项目概要 氧化底物功能化提供了引入新化学功能和 结构复杂性为可持续氧化提供了一个概念平台。 通过消除对化学计量化学氧化剂的需要以及随之而来的浪费来实现技术 在实践中，许多有机分子的缓慢界面电子转移化学会阻碍这些反应。 电化学方法在精细化学合成中的广泛应用 过程是电化学策略的通用过程，但并不是常见的基本步骤 该提案的中心假设是发展。 高价碘电催化将为实现广泛的氧化底物提供一个平台 该假设基于高价碘丰富的化学性质。 众所周知，这些试剂参与选择性双电子氧化、胺化、卤化、 和烃基转移反应的成功发展将促进高价碘电催化反应的发展。 显着影响精细化学品的合成，例如分子疗法。 该提案旨在首先通过电化学产生的高价碘开发电催化 具体来说，所提出的策略利用了以前未受重视的合成策略。 高价碘物种——单电子途径提供了选择性双电子的有效途径 基于高价碘化合物的化学氧化剂——开发合成高价碘 初步数据表明电化学产生的羧基能够轻松实现。 高价碘物质的电合成以及电化学产生的高价碘物质 是氧化 C-H / N-H 偶联的有效介体，我们建议将这些初步结果扩展到。 开发新的合成有用的转化，例如氧化C-H官能化。 对芳基碘化物氧化所涉及的基本步骤的基本理解提供了 开发高价碘合成新方法所必需的化学洞察力，该方法将显着 扩大高价碘催化底物氧化的合成范围是这些的长期目标。 旨在确定新的催化剂支架，以实现催化剂控制的位点和立体选择性 C–H 功能化，这将提供直接访问功能化的复杂分子结构 代谢后果的位置，这将影响药物代谢物的评估并影响 总之，拟议的研究工作将提供新的可持续疗法。 合成方法并扩展可用于合成的转化合成工具箱 功能分子。 ！

项目成果

Diversification of Amidyl Radical Intermediates Derived from C-H Aminopyridylation.

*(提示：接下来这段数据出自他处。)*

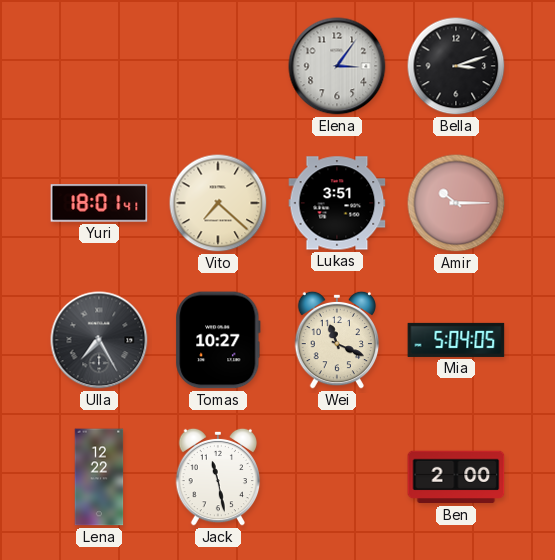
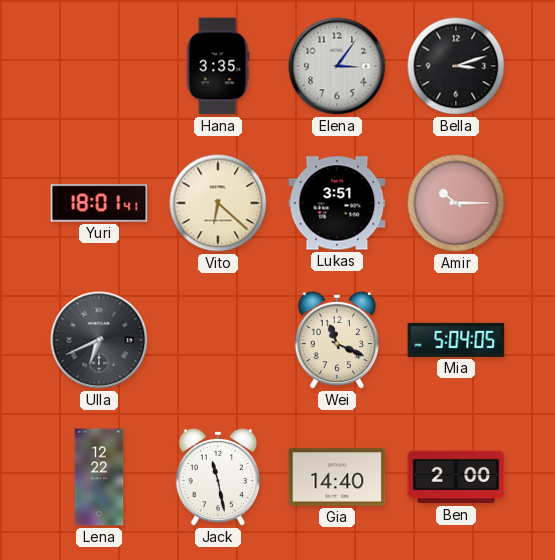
Hana: none -> 3:35
Vito: 7:22 -> 6:22
Ulla: 7:25 -> 6:41
Tomas: 10:27 -> none
Gia: none -> 14:40
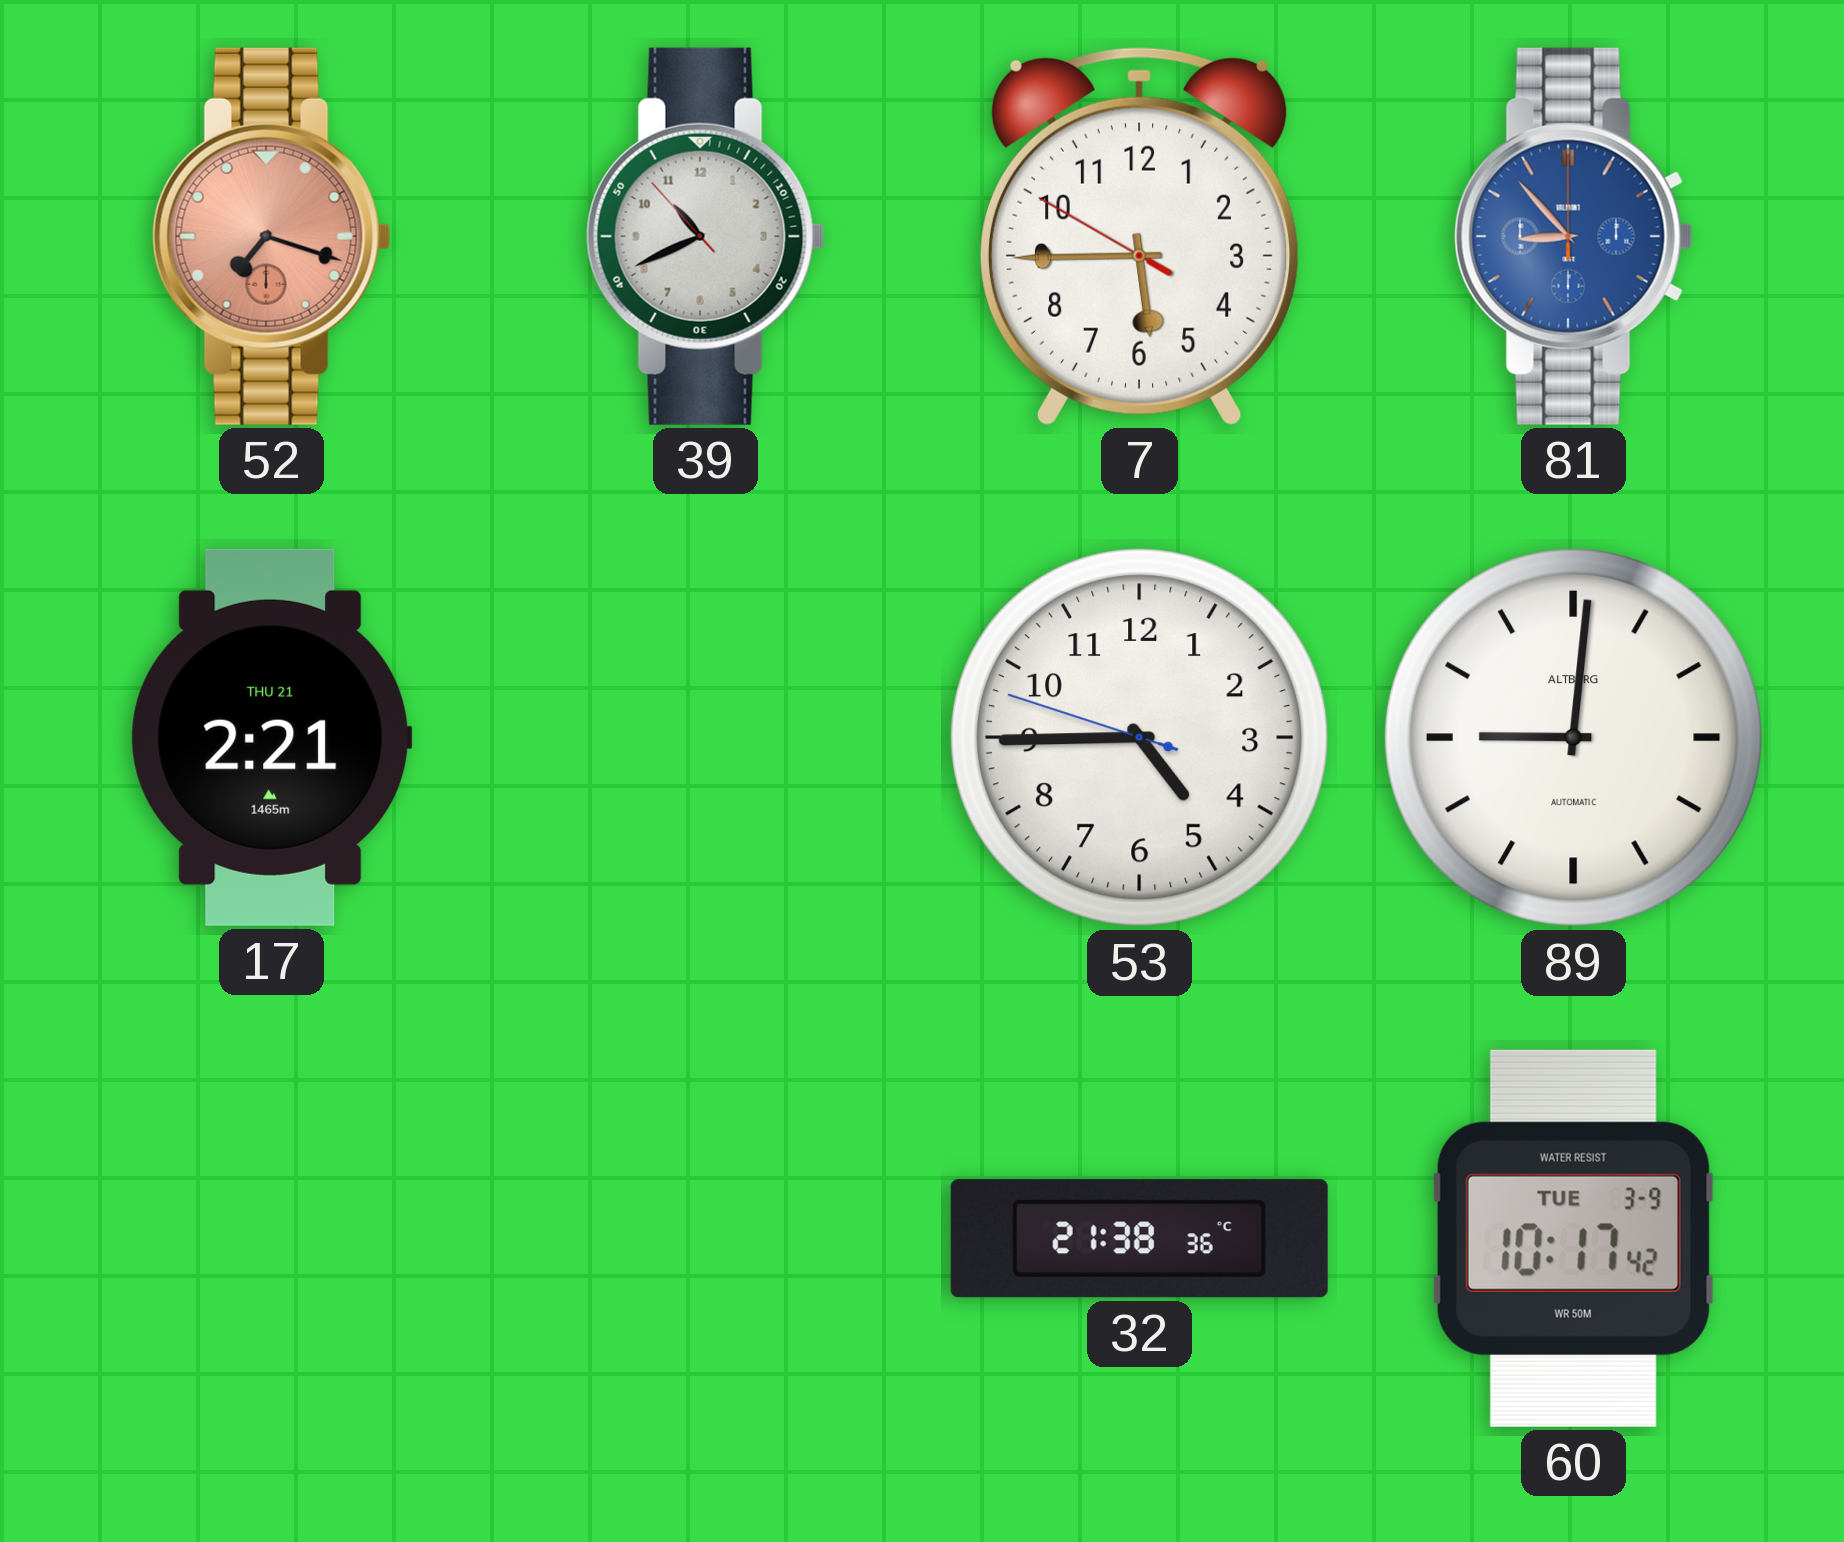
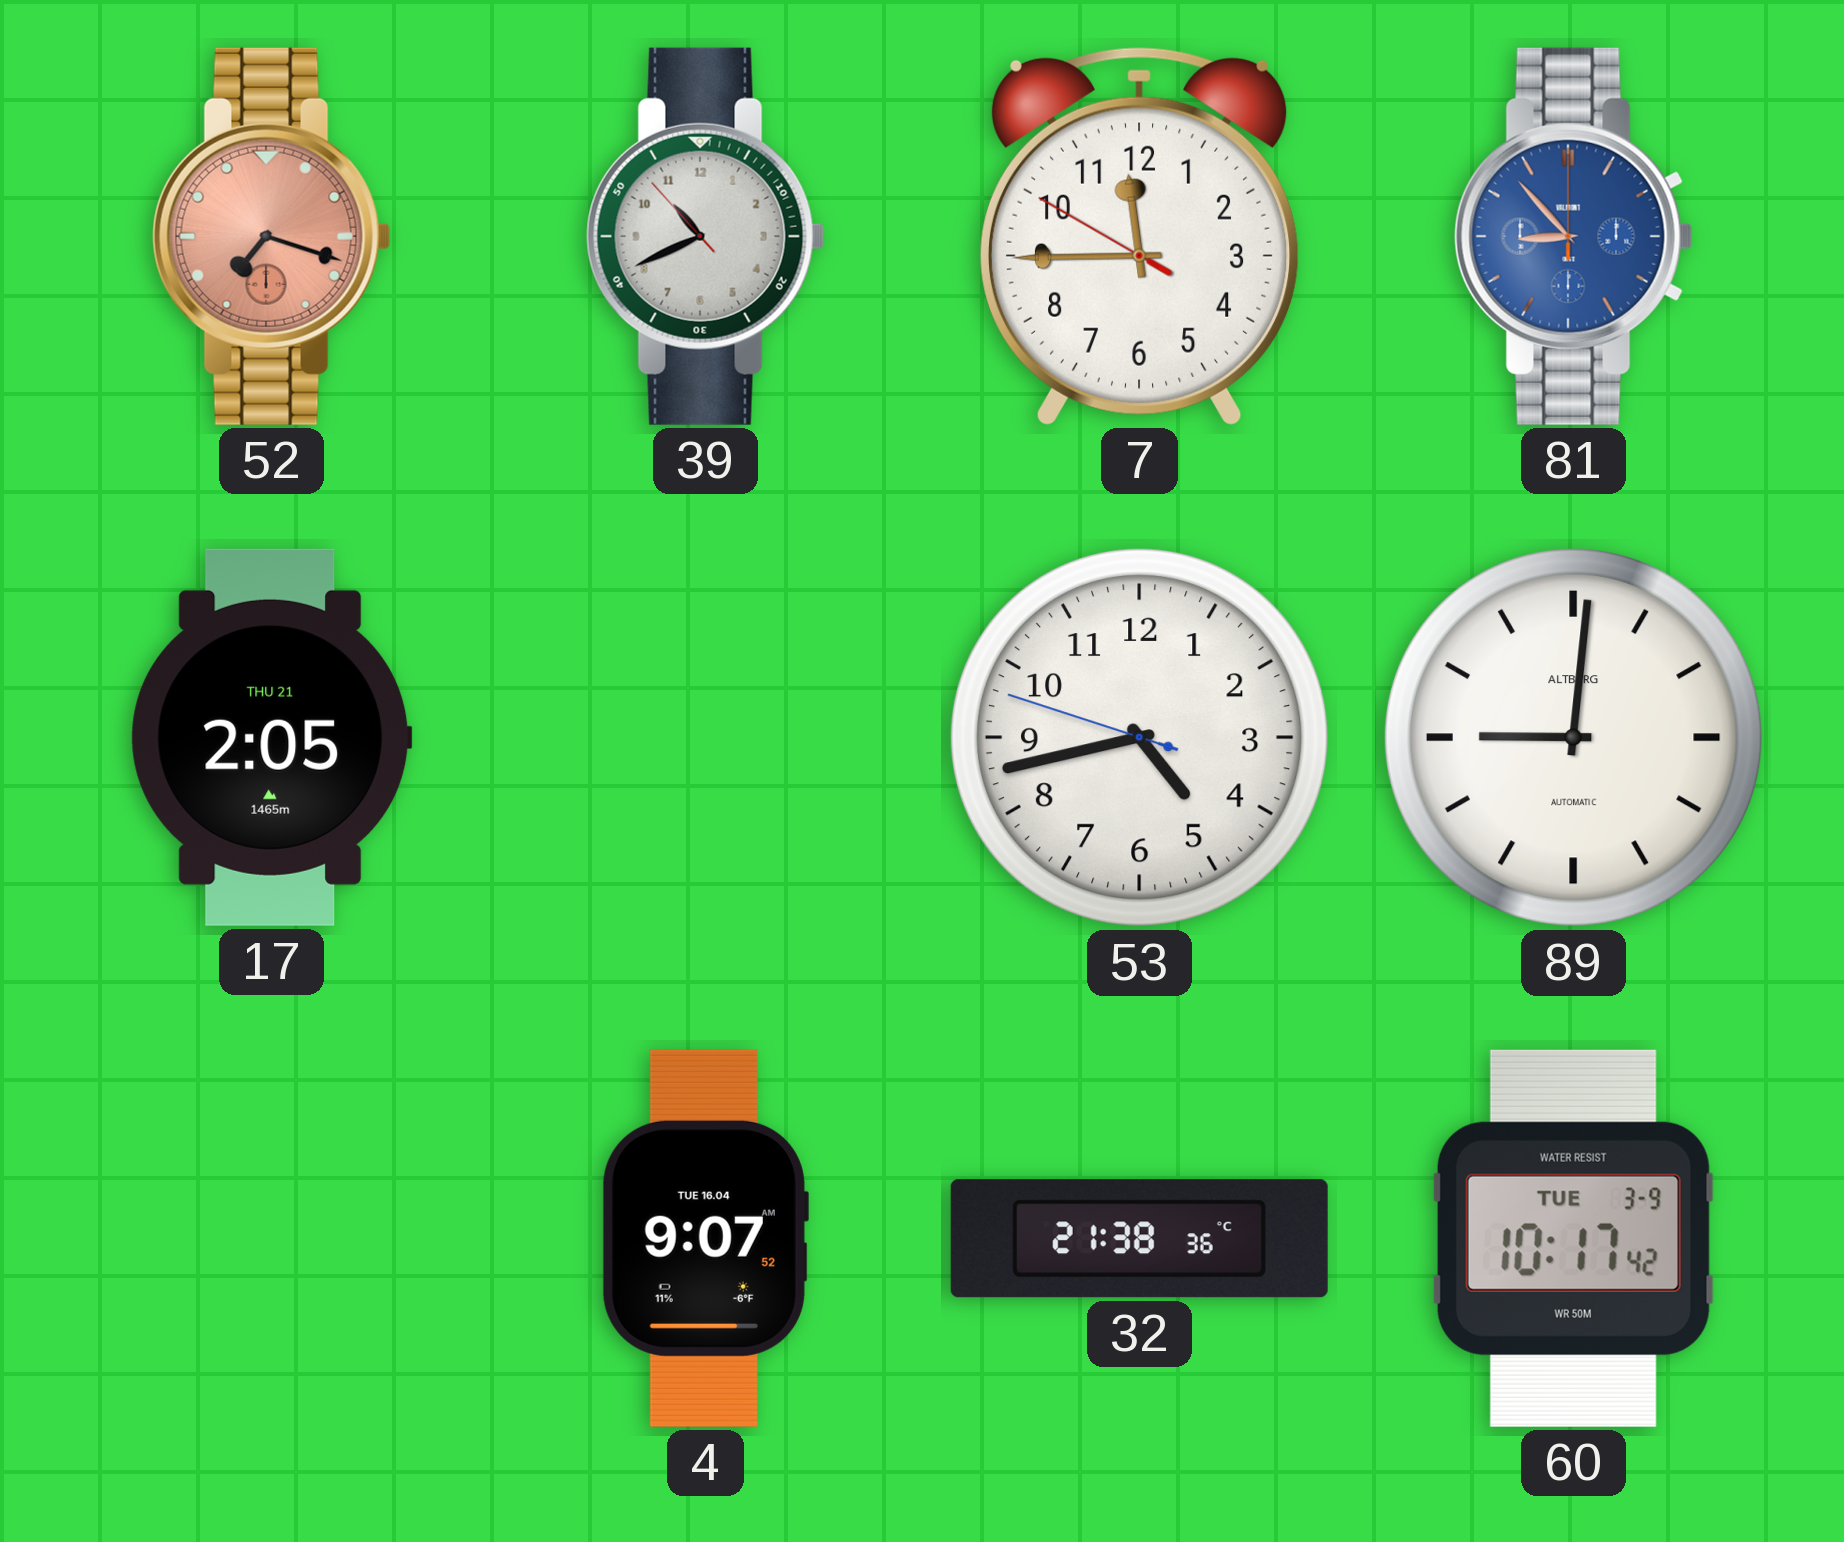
7: 5:44 -> 11:44
17: 2:21 -> 2:05
53: 4:44 -> 4:42
4: none -> 9:07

• DOI: 10.1021/acs.orglett.2c00869
• 发表时间: 2022-04-15
• 期刊: ORGANIC LETTERS
• 影响因子: 5.2
• 作者: Maity, Asim;Roychowdhury, Pritam;Herrera, Roberto G.;Powers, David C.
• 通讯作者: Powers, David C.

Traceless Benzylic C-H Amination via Bifunctional N-Aminopyridinium Intermediates.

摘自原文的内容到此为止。